Only the lines below, from the one with "pour les questions de" through the one with "le fruit du", are to be written out, exactly.

## Information given
******
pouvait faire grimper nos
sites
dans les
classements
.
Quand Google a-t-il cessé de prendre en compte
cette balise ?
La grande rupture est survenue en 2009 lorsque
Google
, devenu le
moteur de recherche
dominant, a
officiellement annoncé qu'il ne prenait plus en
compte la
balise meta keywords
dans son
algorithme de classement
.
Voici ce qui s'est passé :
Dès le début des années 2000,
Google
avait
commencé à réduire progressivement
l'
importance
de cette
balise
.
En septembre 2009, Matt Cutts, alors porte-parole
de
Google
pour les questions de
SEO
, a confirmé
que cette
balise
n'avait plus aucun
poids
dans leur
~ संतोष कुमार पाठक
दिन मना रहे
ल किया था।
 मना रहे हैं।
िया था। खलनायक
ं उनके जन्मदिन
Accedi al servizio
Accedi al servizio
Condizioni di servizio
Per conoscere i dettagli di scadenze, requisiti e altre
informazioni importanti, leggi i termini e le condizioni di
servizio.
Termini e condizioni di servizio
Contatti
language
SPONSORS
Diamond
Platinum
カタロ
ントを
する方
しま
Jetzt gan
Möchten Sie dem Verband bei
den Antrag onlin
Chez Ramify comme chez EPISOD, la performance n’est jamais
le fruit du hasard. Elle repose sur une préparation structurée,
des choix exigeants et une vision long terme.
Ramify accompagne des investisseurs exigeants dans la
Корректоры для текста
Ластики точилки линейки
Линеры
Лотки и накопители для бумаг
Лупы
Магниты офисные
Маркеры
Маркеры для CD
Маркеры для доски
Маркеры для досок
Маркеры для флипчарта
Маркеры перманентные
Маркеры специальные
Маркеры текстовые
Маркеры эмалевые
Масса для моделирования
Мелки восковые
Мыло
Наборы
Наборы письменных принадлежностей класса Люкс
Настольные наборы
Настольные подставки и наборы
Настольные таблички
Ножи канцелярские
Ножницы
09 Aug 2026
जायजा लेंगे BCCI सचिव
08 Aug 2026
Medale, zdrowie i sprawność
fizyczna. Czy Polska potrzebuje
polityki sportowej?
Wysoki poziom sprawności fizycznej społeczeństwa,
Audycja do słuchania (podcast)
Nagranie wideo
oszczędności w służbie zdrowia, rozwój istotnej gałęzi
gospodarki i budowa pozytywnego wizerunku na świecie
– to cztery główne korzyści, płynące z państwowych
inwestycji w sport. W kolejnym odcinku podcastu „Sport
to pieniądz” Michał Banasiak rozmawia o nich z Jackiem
******
## Answer box
pour les questions de
SEO
, a confirmé
que cette
balise
n'avait plus aucun
poids
dans leur
~ संतोष कुमार पाठक
दिन मना रहे
ल किया था।
 मना रहे हैं।
िया था। खलनायक
ं उनके जन्मदिन
Accedi al servizio
Accedi al servizio
Condizioni di servizio
Per conoscere i dettagli di scadenze, requisiti e altre
informazioni importanti, leggi i termini e le condizioni di
servizio.
Termini e condizioni di servizio
Contatti
language
SPONSORS
Diamond
Platinum
カタロ
ントを
する方
しま
Jetzt gan
Möchten Sie dem Verband bei
den Antrag onlin
Chez Ramify comme chez EPISOD, la performance n’est jamais
le fruit du hasard. Elle repose sur une préparation structurée,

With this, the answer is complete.